:: Provided records ::
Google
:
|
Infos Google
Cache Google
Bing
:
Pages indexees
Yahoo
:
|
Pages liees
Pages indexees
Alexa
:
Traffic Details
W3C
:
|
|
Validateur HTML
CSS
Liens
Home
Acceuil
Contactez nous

:: Assignment ::
From the line containing "Validateur HTML" down to the last line of the records above, print every line exactly, with both ends kept.

:: Answer ::
Validateur HTML
CSS
Liens
Home
Acceuil
Contactez nous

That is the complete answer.